Your task
This task calls for copying every line in the data below that contains the word "videos".

Input data
◇ ◇ ◇ ◇ ◇ ◇ ◇
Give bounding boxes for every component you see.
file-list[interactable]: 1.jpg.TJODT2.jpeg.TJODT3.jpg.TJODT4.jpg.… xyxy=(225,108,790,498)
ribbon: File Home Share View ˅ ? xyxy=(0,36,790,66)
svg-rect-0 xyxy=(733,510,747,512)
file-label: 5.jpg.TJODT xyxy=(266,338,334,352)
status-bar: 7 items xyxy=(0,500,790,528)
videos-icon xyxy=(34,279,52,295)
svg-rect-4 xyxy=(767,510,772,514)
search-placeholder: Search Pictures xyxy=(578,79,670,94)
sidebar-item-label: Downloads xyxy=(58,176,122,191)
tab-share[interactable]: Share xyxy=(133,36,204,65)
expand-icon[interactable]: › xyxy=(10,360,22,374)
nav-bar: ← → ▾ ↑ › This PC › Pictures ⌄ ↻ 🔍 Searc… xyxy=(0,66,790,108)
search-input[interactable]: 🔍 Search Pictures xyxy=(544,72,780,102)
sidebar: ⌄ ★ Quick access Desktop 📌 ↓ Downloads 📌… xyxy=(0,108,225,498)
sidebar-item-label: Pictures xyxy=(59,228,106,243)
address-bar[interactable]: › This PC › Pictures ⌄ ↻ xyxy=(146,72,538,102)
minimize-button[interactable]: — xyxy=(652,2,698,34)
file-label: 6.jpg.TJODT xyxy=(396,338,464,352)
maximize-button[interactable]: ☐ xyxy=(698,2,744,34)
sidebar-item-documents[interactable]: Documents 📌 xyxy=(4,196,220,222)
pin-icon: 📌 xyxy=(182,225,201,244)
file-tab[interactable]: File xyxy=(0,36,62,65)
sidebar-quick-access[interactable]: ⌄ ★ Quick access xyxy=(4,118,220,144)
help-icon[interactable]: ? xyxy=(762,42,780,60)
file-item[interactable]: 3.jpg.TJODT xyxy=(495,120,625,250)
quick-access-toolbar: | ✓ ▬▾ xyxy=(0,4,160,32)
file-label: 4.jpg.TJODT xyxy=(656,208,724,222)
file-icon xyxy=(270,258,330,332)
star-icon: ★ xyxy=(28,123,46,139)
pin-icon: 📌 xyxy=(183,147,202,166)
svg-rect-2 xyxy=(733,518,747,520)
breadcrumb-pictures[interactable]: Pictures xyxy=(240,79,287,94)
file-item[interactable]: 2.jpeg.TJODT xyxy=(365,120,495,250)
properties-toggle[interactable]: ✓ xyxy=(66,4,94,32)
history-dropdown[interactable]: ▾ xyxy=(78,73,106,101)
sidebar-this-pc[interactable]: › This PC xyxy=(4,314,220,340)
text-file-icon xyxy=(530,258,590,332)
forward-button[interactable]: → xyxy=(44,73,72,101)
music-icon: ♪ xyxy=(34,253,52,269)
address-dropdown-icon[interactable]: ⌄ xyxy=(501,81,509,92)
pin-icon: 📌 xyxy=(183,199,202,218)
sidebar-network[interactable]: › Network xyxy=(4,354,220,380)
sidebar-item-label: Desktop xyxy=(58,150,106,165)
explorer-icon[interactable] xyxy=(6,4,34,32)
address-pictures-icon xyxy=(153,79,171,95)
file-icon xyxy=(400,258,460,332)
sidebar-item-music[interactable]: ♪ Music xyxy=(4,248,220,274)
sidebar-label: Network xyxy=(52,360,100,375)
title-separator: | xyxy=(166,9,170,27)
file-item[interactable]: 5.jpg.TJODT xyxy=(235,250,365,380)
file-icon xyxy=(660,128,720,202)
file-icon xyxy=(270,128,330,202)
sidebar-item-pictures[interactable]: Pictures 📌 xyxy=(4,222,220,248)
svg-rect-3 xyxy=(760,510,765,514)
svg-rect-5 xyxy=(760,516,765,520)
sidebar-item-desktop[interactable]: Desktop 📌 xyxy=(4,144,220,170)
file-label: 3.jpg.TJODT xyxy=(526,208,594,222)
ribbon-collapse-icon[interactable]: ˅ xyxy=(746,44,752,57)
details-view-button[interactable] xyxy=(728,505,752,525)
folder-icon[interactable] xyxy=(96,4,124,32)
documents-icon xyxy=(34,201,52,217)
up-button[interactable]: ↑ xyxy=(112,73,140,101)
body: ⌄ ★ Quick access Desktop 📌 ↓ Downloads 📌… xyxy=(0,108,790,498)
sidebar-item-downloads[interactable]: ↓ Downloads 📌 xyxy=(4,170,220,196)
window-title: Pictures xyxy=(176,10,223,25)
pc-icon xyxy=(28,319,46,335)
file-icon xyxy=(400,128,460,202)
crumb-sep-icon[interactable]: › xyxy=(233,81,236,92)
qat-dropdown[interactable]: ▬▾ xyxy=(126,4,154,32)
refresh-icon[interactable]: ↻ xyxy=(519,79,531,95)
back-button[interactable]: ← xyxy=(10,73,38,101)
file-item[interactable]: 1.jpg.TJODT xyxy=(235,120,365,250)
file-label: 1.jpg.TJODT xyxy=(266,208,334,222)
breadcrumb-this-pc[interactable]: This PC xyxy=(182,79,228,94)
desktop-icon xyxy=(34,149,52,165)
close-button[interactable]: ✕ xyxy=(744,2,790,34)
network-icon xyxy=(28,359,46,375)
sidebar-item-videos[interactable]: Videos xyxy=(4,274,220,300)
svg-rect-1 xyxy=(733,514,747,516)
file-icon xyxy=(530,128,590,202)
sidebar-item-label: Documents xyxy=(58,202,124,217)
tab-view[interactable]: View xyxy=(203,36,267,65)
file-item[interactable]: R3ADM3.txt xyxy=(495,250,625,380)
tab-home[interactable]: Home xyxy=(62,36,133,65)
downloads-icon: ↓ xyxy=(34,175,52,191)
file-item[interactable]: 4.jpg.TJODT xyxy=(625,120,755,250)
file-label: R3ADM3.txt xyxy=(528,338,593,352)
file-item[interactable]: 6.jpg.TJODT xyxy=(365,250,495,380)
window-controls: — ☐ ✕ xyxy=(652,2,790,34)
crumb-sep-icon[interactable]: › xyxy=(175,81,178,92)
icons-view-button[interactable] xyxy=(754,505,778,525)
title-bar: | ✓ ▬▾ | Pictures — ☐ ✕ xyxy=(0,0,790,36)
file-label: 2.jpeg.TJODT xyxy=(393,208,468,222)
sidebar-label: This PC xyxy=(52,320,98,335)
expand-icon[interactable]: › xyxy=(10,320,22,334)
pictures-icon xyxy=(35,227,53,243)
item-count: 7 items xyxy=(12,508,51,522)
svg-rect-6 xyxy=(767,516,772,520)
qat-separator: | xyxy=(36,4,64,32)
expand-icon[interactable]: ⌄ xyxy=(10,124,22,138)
◇ ◇ ◇ ◇ ◇ ◇ ◇
Answer box
videos-icon xyxy=(34,279,52,295)
sidebar-item-videos[interactable]: Videos xyxy=(4,274,220,300)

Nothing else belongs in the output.